* _EXERCISE DETAILS_
Give a verbatim copy of the lines below, minus the pictures.

[Saved entries]
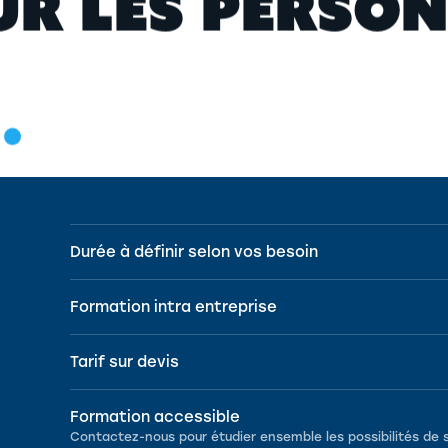
U
R
L
E
S
P
E
R
S
O
N
Durée à définir selon vos besoin
Formation intra entreprise
Tarif sur devis
Formation accessible
Contactez-nous pour étudier ensemble les possibilités de 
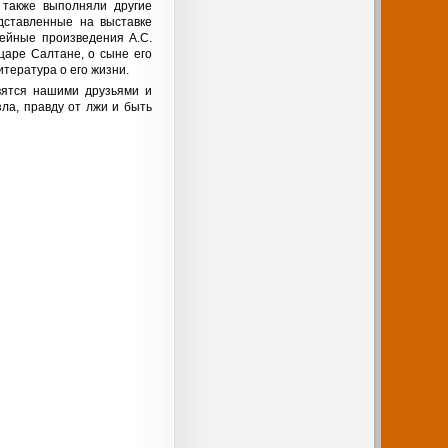
 также выполняли другие
дставленные на выставке
ейные произведения А.С.
 царе Салтане, о сыне его
итература о его жизни.
вятся нашими друзьями и
ла, правду от лжи и быть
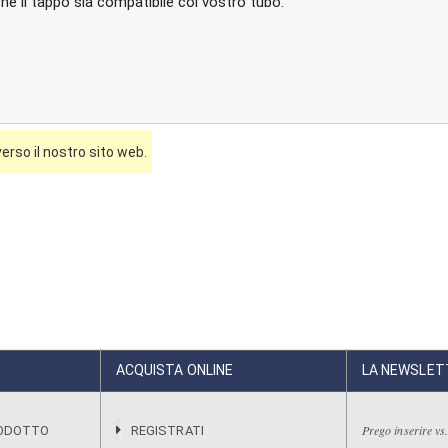
che il tappo sia compatibile col vostro tubo.
erso il nostro sito web.
ACQUISTA ONLINE
LA NEWSLET
Prego inserire vs.
RODOTTO
REGISTRATI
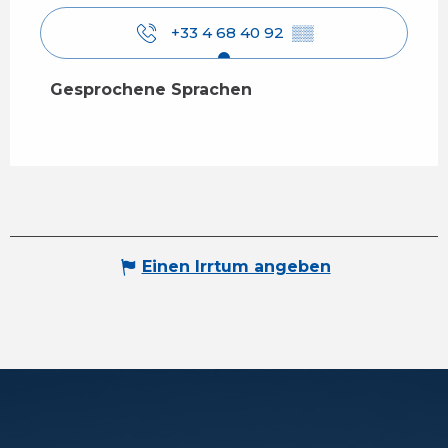
+33 4 68 40 92
▒▒
Gesprochene Sprachen
Gesprochene Sprachen
Einen Irrtum angeben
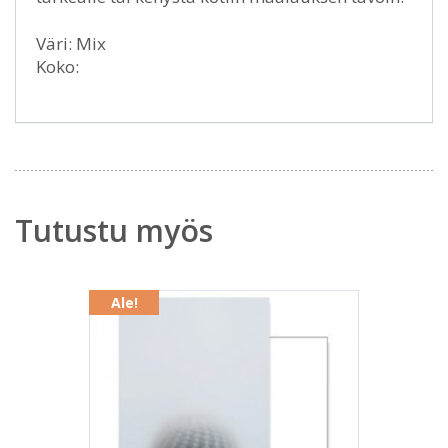
Väri: Mix
Koko:
Tutustu myös
Ale!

* _ANSWER_
U
R
L
E
S
P
E
R
S
O
N
Durée à définir selon vos besoin
Formation intra entreprise
Tarif sur devis
Formation accessible
Contactez-nous pour étudier ensemble les possibilités de 
 также выполняли другие
дставленные на выставке
ейные произведения А.С.
 царе Салтане, о сыне его
итература о его жизни.
вятся нашими друзьями и
ла, правду от лжи и быть
che il tappo sia compatibile col vostro tubo.
erso il nostro sito web.
ACQUISTA ONLINE
LA NEWSLET
Prego inserire vs.
RODOTTO
REGISTRATI
+33 4 68 40 92
▒▒
Gesprochene Sprachen
Gesprochene Sprachen
Einen Irrtum angeben
Väri: Mix
Koko:
Tutustu myös
Ale!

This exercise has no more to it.